FacebookTwitterLinkedInImprimer

En simulation numérique, une représentation suffisamment fidèle des données associées aux modèles physiques exige, dans de nombreux cas, une très grande grille numérique qui, malgré les puissances informatiques aujourd’hui disponibles, engendre des temps de calcul excessivement longs.

Ainsi, les modèles géologiques, qui couvrent des zones géographiques étendues, nécessitent une grille fine qui peut comporter des centaines de millions de mailles. De plus, ils requièrent plusieurs calculs supplémentaires pour le calagea des propriétés de réservoirb à partir de données expérimentales. La chaîne de processus qui s’ensuit alors pour une seule simulation peut rendre le temps de calcul exorbitant.

Pour dépasser ce problème, IFPEN développe et met en œuvre des stratégies d’accélération.

L’adaptation dynamique de maillage est une solution judicieuse pour économiser tant les ressources en mémoire que les temps de calcul, tout en préservant une qualité suffisante des résultats. On utilise pour cela un niveau de résolution « fin » uniquement dans les zones où il est nécessaire et on se contente d’un niveau plus « grossier » partout ailleurs.

Le succès d’une telle stratégie repose, de façon cruciale, sur l’outil permettant de décider des zones à progressivement raffiner ou déraffiner (figure).

Résultat à 500 et 1 500 jours d’un calcul d’écoulement multiphasique, utilisant un maillage adaptatif.
Résultat à 500 et 1 500 jours d’un calcul d’écoulement multiphasique, utilisant un maillage adaptatif.

À cet égard, les méthodes des estimations d’erreur a posteriori(1,2), spécifiquement développées ces dernières années par IFPEN, constituent un outil extrêmement efficace pour le pilotage des algorithmes de raffinement. Cette efficacité s’explique par la rigueur mathématique des méthodes employées, à l’inverse d’autres outils plus heuristiques.

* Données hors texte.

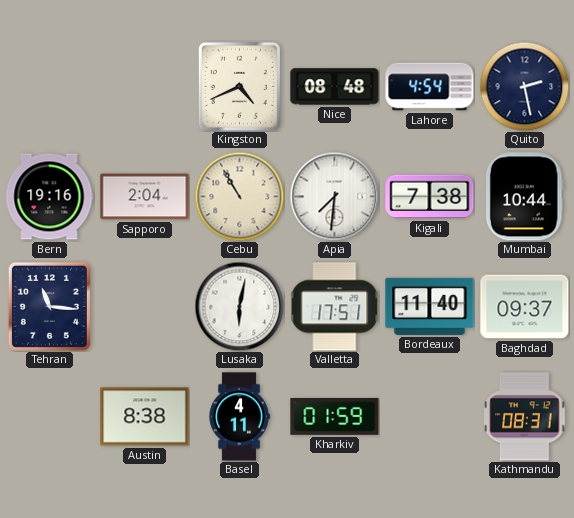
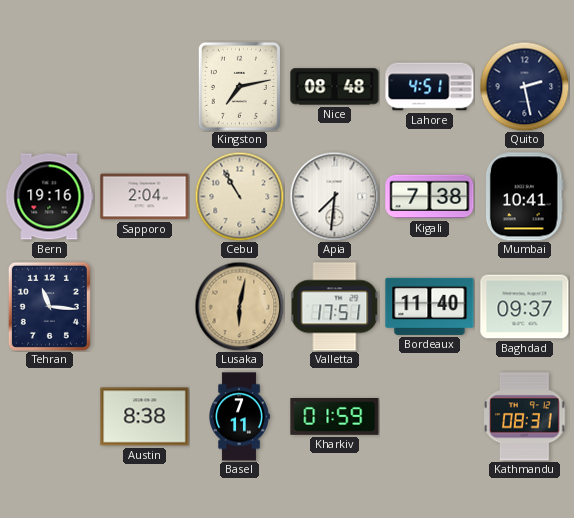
Kingston: 4:41 -> 7:13
Lahore: 4:54 -> 4:51
Mumbai: 10:44 -> 10:41
Lusaka dial: white -> champagne
Basel: 4:11 -> 7:11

Elles ont, de plus, permis de formuler des critères d’arrêt des solveurs linéaire/non linéaire, apportant ainsi un gain significatif de temps CPU, ceci sans affecter la précision des résultats.

a - Processus d’ajustement utilisant des outils d'analyse d'incertitude et d'optimisation.
b - Porosités, perméabilités, viscosités des fluides, pressions capillaires, etc.
 


(1) J.-M. Gratien, O. Ricois, S. Yousef, Oil Gas Sci. Technol (2016), 71, 59.
    DOI : 10.2516/ogst/2016009

(2) M. Vohralík and S. Yousef. Comput. Methods Appl. Mech. Engrg. 331 (2018), 728–760.